■ Work instructions:
Pictures aside, quote the whole listing exactly.

■ Exercise data:
- - - -

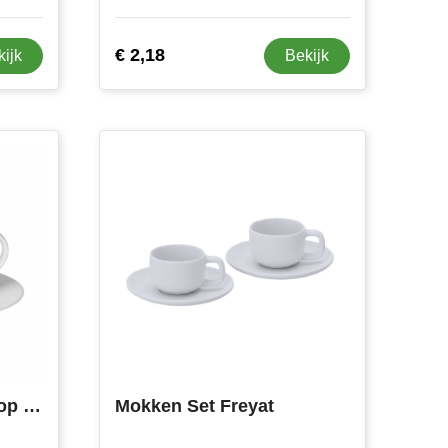
€ 2,18
kijk
Bekijk
PARIS - Cappuccino kop en schotel
Mokken Set Freyat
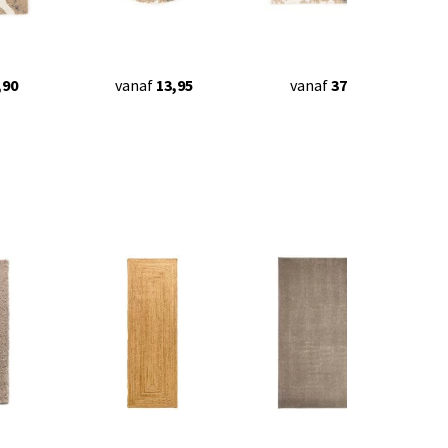
,90
vanaf
13,95
vanaf
37,95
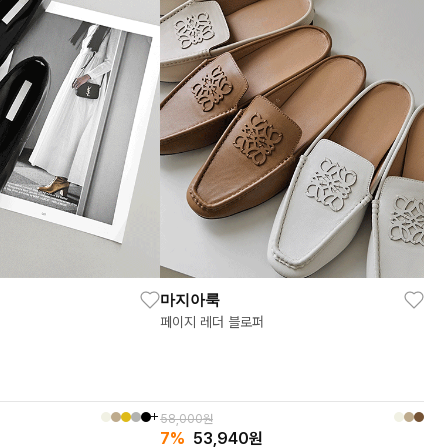
마지아룩
페이지 레더 블로퍼
58,000원
원
7%
53,940
원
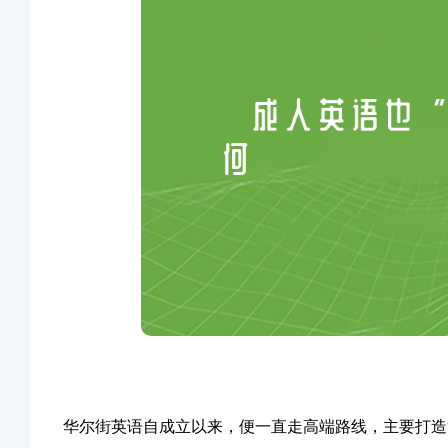
华尔街英语自成立以来，便一直走高端路线，主要打造“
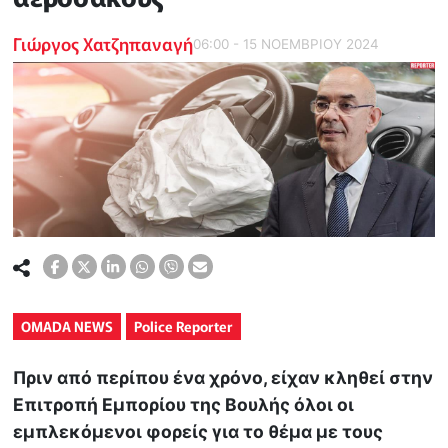
Γιώργος Χατζηπαναγή
06:00 - 15 ΝΟΕΜΒΡΙΟΥ 2024
OMADA NEWS
Police Reporter
Πριν από περίπου ένα χρόνο, είχαν κληθεί στην
Επιτροπή Εμπορίου της Βουλής όλοι οι
εμπλεκόμενοι φορείς για το θέμα με τους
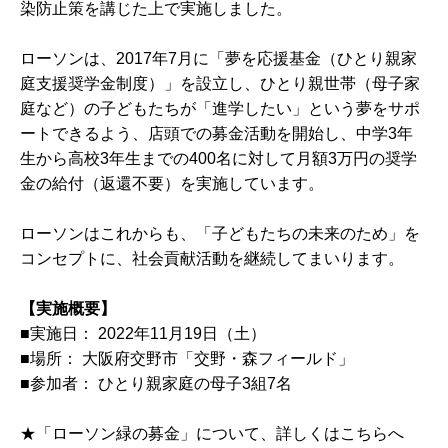
染防止策を講じた上で実施しました。
ローソンは、2017年7月に「夢を応援基金（ひとり親家
庭支援奨学金制度）」を設立し、ひとり親世帯（母子家
庭など）の子どもたちが「進学したい」という夢をサポ
ートできるよう、店頭での募金活動を開始し、中学3年
生から高校3年生までの400名に対して月額3万円の奨学
金の給付（返還不要）を実施しています。
ローソンはこれからも、「子どもたちの未来のため」を
コンセプトに、社会貢献活動を継続してまいります。
【実施概要】
■実施日： 2022年11月19日（土）
■場所： 大阪府交野市「交野・森フィールド」
■参加者： ひとり親家庭の母子3組7名
★「ローソン緑の募金」について、詳しくはこちらへ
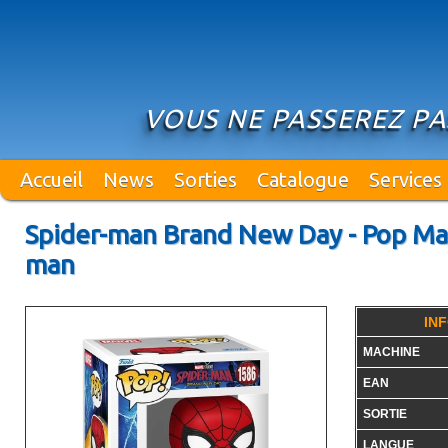
VOUS NE PASSEREZ PAS
Accueil
News
Sorties
Catalogue
Services
Spider-man Brand New Day - Pop Mar
man
IN
MACHINE
EAN
SORTIE
LANGUE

- - - -

■ Answer for the task:
€ 2,18
kijk
Bekijk
PARIS - Cappuccino kop en schotel
Mokken Set Freyat
,90
vanaf
13,95
vanaf
37,95
마지아룩
페이지 레더 블로퍼
58,000원
원
7%
53,940
원
华尔街英语自成立以来，便一直走高端路线，主要打造“
Γιώργος Χατζηπαναγή
06:00 - 15 ΝΟΕΜΒΡΙΟΥ 2024
OMADA NEWS
Police Reporter
Πριν από περίπου ένα χρόνο, είχαν κληθεί στην
Επιτροπή Εμπορίου της Βουλής όλοι οι
εμπλεκόμενοι φορείς για το θέμα με τους
染防止策を講じた上で実施しました。
ローソンは、2017年7月に「夢を応援基金（ひとり親家
庭支援奨学金制度）」を設立し、ひとり親世帯（母子家
庭など）の子どもたちが「進学したい」という夢をサポ
ートできるよう、店頭での募金活動を開始し、中学3年
生から高校3年生までの400名に対して月額3万円の奨学
金の給付（返還不要）を実施しています。
ローソンはこれからも、「子どもたちの未来のため」を
コンセプトに、社会貢献活動を継続してまいります。
【実施概要】
■実施日： 2022年11月19日（土）
■場所： 大阪府交野市「交野・森フィールド」
■参加者： ひとり親家庭の母子3組7名
★「ローソン緑の募金」について、詳しくはこちらへ
VOUS NE PASSEREZ PAS
Accueil
News
Sorties
Catalogue
Services
Spider-man Brand New Day - Pop Mar
man
IN
MACHINE
EAN
SORTIE
LANGUE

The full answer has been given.